- WHAT YOU HAVE TO DO
Using the records below, locate all lines containing "EDITABLE" and return them.

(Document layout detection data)
========

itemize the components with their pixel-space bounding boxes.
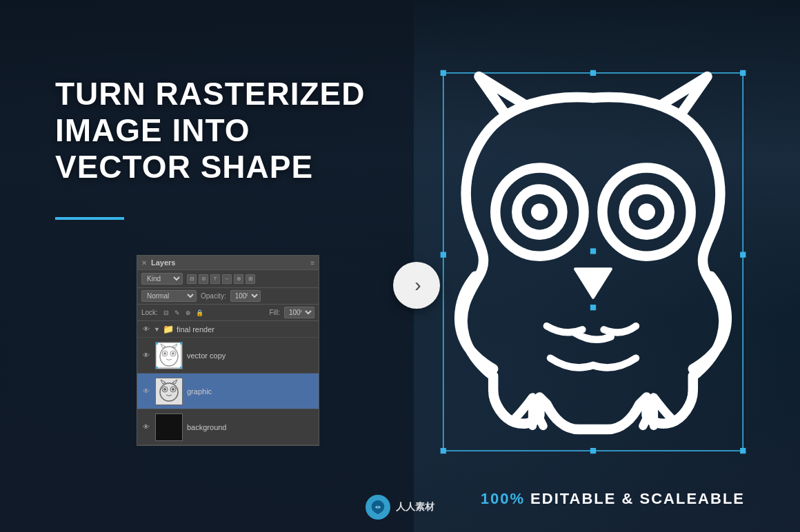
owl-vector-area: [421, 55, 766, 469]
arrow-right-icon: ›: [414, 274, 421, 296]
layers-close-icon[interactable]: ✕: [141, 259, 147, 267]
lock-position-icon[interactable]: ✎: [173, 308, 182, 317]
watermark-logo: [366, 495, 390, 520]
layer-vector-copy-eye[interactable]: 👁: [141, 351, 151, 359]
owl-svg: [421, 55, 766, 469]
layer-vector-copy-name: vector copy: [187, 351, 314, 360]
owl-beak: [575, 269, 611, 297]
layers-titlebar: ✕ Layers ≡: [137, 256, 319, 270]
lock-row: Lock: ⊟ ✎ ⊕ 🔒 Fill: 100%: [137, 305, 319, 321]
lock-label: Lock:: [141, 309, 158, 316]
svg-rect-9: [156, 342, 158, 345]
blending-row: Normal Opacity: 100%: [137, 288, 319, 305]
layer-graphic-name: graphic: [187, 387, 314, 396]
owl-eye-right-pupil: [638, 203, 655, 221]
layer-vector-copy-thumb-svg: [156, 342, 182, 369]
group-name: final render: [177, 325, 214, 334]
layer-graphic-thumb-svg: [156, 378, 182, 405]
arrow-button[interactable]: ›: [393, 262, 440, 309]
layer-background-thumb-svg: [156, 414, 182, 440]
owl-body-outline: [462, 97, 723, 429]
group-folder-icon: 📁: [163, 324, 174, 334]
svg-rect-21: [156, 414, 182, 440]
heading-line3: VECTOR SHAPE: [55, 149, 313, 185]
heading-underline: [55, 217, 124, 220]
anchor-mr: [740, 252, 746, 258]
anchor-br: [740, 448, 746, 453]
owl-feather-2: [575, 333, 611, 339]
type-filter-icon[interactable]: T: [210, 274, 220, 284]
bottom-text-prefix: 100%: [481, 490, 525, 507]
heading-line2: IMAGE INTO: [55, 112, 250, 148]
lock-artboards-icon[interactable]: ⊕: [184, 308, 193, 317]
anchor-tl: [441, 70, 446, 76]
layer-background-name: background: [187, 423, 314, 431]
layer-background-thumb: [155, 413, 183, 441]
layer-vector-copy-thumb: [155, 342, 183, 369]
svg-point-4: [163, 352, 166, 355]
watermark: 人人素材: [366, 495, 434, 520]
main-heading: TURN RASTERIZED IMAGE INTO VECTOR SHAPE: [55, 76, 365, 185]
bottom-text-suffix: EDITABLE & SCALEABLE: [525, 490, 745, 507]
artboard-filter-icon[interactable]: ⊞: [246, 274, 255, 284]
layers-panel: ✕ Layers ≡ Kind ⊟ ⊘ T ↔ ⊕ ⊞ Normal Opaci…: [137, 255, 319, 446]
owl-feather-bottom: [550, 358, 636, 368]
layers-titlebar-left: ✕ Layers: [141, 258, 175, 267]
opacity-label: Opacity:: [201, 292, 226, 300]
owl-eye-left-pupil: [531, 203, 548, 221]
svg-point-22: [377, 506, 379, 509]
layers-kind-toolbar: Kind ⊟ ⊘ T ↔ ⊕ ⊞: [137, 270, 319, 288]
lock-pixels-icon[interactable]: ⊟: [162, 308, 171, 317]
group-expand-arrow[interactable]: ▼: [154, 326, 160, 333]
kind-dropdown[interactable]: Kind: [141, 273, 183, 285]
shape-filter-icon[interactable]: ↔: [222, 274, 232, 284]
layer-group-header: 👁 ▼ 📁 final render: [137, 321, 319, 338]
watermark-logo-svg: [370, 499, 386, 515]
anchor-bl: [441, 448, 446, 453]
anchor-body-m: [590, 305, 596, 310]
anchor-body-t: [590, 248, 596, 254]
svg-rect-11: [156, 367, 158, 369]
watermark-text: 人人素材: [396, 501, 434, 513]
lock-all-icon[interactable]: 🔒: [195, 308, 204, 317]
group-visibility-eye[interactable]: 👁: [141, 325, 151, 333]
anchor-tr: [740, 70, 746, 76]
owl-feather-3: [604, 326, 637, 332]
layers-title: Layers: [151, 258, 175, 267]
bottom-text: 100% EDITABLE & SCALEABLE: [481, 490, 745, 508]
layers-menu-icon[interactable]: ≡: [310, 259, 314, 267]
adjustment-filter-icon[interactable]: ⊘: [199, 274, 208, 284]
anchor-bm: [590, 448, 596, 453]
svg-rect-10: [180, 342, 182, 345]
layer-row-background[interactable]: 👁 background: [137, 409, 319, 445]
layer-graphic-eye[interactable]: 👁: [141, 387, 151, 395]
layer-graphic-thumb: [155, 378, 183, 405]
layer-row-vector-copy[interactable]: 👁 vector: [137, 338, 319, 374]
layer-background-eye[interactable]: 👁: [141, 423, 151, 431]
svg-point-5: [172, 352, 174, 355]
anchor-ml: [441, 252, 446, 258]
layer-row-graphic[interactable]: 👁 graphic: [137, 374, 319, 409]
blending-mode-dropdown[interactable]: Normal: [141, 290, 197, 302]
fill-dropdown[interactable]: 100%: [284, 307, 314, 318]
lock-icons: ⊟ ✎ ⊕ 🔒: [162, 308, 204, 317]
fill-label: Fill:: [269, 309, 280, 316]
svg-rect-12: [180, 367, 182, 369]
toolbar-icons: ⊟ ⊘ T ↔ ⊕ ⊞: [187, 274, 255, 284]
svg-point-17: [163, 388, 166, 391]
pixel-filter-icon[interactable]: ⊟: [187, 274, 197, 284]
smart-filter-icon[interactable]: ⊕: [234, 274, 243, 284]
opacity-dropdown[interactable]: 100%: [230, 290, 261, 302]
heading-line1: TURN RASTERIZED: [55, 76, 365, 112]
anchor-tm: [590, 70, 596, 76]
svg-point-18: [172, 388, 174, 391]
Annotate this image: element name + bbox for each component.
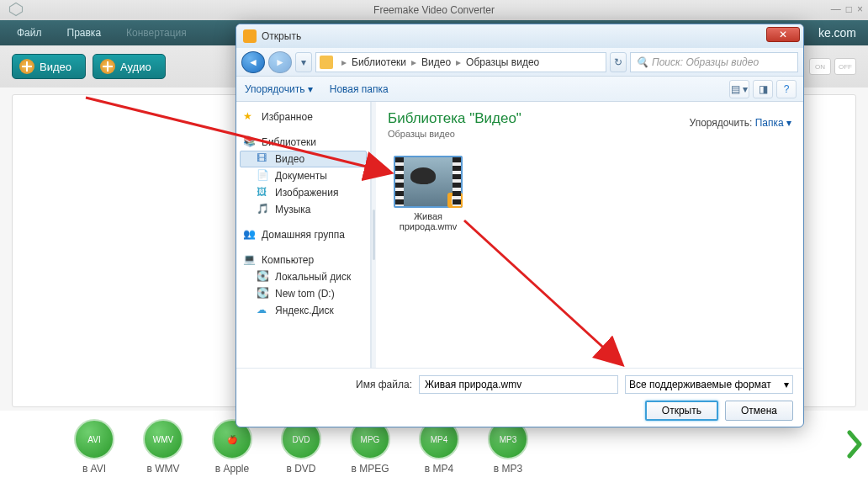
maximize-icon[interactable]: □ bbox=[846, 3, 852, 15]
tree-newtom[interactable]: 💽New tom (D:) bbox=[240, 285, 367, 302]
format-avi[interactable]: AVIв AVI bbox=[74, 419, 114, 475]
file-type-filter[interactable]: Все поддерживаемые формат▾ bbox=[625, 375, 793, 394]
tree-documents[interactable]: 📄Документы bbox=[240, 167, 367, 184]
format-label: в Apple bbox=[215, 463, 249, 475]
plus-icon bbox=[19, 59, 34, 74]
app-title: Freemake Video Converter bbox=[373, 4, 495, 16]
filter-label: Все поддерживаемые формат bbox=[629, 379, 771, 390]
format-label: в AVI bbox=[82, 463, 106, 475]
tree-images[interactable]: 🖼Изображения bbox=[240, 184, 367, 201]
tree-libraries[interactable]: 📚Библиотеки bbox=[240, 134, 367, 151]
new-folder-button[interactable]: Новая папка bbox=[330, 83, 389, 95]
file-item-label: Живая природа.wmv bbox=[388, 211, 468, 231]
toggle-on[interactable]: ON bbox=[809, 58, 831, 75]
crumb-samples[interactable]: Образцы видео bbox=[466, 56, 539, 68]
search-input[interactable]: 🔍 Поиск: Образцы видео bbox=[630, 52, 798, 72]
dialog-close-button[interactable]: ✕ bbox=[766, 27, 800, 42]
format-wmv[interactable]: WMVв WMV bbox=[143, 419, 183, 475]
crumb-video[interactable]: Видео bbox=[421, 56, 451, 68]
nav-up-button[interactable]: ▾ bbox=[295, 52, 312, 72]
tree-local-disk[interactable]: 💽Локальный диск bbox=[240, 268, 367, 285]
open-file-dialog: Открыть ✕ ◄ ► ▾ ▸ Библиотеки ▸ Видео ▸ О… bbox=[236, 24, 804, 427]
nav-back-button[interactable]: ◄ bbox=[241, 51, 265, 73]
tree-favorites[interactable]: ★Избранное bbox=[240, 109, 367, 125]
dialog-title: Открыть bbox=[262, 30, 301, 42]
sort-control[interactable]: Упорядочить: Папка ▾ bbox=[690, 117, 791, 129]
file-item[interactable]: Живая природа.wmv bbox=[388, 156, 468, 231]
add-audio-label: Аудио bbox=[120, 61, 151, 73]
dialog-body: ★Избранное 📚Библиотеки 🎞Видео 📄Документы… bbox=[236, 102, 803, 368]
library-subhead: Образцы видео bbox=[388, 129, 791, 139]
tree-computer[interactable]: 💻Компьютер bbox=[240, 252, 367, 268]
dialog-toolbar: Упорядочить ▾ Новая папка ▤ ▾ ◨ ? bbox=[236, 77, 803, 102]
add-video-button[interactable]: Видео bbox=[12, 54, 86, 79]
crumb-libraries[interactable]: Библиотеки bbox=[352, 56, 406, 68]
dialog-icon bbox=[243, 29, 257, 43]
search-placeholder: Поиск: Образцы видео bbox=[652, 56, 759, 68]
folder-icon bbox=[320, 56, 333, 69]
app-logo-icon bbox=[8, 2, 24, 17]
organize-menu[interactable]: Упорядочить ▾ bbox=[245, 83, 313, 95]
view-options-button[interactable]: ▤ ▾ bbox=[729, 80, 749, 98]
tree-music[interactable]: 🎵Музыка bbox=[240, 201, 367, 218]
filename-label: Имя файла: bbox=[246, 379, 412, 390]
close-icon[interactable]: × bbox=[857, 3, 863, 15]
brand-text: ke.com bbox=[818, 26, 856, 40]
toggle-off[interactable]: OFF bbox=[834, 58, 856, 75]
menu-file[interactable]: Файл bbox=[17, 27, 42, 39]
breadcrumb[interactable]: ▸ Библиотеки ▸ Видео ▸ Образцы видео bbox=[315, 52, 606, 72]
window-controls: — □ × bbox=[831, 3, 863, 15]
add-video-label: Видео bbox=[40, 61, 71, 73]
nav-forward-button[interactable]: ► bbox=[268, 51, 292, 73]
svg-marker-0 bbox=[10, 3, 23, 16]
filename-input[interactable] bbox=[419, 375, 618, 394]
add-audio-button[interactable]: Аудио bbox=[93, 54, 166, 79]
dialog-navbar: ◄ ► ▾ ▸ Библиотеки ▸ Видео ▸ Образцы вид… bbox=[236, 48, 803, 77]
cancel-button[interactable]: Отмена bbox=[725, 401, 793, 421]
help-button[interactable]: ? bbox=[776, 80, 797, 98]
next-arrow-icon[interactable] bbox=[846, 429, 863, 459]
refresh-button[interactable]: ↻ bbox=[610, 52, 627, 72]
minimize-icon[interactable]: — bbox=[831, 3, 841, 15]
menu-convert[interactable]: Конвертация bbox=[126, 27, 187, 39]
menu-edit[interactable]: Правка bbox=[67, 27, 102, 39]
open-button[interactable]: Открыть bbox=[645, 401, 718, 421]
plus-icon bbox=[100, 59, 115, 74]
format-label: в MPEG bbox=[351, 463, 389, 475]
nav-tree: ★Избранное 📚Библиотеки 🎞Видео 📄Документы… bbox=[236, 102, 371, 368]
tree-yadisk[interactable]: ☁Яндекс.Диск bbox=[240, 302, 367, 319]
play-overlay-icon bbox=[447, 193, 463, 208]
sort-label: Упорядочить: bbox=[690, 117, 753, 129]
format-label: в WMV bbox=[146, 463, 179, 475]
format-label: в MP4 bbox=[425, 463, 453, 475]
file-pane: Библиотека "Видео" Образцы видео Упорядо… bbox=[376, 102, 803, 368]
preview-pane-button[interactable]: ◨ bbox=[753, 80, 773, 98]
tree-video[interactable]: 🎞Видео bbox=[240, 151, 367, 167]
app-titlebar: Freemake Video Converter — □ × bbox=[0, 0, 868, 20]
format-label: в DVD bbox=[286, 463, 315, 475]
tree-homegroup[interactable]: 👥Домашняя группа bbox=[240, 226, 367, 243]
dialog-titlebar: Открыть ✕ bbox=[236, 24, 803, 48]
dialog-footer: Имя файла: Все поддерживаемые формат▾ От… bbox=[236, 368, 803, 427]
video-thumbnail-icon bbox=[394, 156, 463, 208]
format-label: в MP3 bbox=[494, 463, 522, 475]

========

- RESPONSE
bottom-text-suffix: EDITABLE & SCALEABLE: [525, 490, 745, 507]
bottom-text: 100% EDITABLE & SCALEABLE: [481, 490, 745, 508]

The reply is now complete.